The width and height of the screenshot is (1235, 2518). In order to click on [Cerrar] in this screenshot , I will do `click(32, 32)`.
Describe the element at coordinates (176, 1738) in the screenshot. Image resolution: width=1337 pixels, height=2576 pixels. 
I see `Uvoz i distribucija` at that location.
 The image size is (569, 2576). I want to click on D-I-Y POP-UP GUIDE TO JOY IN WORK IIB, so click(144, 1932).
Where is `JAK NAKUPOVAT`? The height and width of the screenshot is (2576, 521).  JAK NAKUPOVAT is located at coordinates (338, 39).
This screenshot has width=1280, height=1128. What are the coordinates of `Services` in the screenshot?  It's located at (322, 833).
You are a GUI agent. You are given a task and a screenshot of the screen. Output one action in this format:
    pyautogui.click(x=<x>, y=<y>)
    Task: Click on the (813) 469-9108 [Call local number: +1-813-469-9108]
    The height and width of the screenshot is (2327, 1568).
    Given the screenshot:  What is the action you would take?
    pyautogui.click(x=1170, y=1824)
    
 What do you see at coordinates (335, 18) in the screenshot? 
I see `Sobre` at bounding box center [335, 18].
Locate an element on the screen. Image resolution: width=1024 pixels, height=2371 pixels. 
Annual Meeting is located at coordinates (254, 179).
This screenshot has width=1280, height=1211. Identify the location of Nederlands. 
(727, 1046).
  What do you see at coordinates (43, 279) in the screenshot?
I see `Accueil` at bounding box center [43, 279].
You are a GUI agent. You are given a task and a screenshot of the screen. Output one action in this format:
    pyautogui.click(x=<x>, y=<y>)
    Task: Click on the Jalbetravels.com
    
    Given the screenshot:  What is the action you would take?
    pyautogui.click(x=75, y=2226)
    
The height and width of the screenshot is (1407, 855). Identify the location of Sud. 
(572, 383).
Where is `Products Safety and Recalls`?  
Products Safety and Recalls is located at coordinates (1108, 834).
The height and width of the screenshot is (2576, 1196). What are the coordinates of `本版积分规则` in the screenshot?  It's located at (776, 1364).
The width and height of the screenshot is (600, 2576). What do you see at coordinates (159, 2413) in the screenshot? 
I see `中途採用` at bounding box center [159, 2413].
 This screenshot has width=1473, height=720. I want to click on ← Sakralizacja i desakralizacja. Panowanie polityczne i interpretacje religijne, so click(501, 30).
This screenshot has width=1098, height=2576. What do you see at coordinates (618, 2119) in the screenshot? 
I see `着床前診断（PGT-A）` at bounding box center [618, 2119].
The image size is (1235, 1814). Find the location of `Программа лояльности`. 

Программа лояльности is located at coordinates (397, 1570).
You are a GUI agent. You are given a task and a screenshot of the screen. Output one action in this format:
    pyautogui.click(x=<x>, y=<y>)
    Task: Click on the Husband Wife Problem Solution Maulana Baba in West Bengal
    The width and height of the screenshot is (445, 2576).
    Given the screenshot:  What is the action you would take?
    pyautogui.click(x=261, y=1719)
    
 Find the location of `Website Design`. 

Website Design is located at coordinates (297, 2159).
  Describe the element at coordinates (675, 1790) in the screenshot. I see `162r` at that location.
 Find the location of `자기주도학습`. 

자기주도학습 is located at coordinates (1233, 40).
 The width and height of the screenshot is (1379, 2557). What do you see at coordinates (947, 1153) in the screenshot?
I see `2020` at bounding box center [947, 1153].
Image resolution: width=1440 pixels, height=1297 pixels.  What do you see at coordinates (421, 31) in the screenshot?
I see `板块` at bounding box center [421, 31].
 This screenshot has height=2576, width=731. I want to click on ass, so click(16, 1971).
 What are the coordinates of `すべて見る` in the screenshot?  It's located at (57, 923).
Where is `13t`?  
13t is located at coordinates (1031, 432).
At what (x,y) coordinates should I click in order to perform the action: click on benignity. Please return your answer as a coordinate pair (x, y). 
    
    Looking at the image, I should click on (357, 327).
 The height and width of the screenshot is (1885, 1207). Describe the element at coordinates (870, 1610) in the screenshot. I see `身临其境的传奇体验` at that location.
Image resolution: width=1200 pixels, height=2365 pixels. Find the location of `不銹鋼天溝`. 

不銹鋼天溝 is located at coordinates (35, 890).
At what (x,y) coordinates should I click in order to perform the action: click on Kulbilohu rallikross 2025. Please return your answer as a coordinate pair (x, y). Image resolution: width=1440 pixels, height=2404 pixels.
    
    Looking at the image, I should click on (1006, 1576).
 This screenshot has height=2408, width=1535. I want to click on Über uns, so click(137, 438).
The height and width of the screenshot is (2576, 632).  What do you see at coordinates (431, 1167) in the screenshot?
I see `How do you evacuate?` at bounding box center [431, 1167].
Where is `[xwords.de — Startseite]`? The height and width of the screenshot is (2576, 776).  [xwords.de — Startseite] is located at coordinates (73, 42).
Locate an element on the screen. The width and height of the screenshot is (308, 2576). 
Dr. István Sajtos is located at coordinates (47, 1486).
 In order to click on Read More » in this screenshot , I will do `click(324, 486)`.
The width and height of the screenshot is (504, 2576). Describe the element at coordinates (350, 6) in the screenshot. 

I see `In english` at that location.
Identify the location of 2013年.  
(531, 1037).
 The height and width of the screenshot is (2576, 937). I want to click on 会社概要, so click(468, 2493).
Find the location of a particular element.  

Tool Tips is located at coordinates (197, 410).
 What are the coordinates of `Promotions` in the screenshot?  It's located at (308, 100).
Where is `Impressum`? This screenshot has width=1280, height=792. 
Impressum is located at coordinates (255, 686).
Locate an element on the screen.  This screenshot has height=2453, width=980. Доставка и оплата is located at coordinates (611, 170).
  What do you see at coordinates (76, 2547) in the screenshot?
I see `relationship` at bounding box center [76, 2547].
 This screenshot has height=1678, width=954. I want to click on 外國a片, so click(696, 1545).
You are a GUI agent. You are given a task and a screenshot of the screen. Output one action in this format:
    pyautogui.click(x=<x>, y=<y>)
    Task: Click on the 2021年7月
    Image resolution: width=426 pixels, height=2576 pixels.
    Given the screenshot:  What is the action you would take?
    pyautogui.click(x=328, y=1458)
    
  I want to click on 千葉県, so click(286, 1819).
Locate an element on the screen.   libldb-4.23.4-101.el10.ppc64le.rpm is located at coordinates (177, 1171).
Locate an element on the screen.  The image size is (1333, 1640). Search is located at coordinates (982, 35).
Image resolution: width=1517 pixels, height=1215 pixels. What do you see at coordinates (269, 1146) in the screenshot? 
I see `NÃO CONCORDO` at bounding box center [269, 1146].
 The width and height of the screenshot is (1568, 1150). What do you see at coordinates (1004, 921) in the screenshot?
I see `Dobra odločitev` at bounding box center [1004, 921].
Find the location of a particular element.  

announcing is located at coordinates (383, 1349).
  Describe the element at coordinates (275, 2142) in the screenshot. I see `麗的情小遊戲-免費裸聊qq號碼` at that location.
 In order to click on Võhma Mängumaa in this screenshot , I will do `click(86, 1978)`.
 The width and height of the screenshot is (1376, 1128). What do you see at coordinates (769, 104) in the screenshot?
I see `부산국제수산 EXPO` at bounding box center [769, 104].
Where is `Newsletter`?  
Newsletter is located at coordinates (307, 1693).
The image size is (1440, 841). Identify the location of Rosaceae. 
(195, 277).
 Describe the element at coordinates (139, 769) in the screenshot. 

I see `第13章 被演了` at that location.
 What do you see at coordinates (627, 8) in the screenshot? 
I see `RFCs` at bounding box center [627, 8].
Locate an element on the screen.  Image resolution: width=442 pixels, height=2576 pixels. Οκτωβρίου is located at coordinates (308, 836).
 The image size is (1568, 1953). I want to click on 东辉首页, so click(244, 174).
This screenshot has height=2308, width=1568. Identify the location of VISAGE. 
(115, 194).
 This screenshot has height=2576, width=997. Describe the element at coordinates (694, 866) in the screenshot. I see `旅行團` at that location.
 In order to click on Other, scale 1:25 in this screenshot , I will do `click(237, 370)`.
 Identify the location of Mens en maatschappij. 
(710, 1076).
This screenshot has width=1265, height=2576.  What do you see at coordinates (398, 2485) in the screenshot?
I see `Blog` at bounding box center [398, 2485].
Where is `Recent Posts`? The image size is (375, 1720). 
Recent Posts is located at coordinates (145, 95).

###

Your objective =
Restate word for word the lines from the one holding "This screenshot has height=2308, width=1568." through the last line of the listing, omitting every earlier line.

Response =
This screenshot has height=2308, width=1568. Identify the location of VISAGE. 
(115, 194).
 This screenshot has height=2576, width=997. Describe the element at coordinates (694, 866) in the screenshot. I see `旅行團` at that location.
 In order to click on Other, scale 1:25 in this screenshot , I will do `click(237, 370)`.
 Identify the location of Mens en maatschappij. 
(710, 1076).
This screenshot has width=1265, height=2576.  What do you see at coordinates (398, 2485) in the screenshot?
I see `Blog` at bounding box center [398, 2485].
Where is `Recent Posts`? The image size is (375, 1720). 
Recent Posts is located at coordinates (145, 95).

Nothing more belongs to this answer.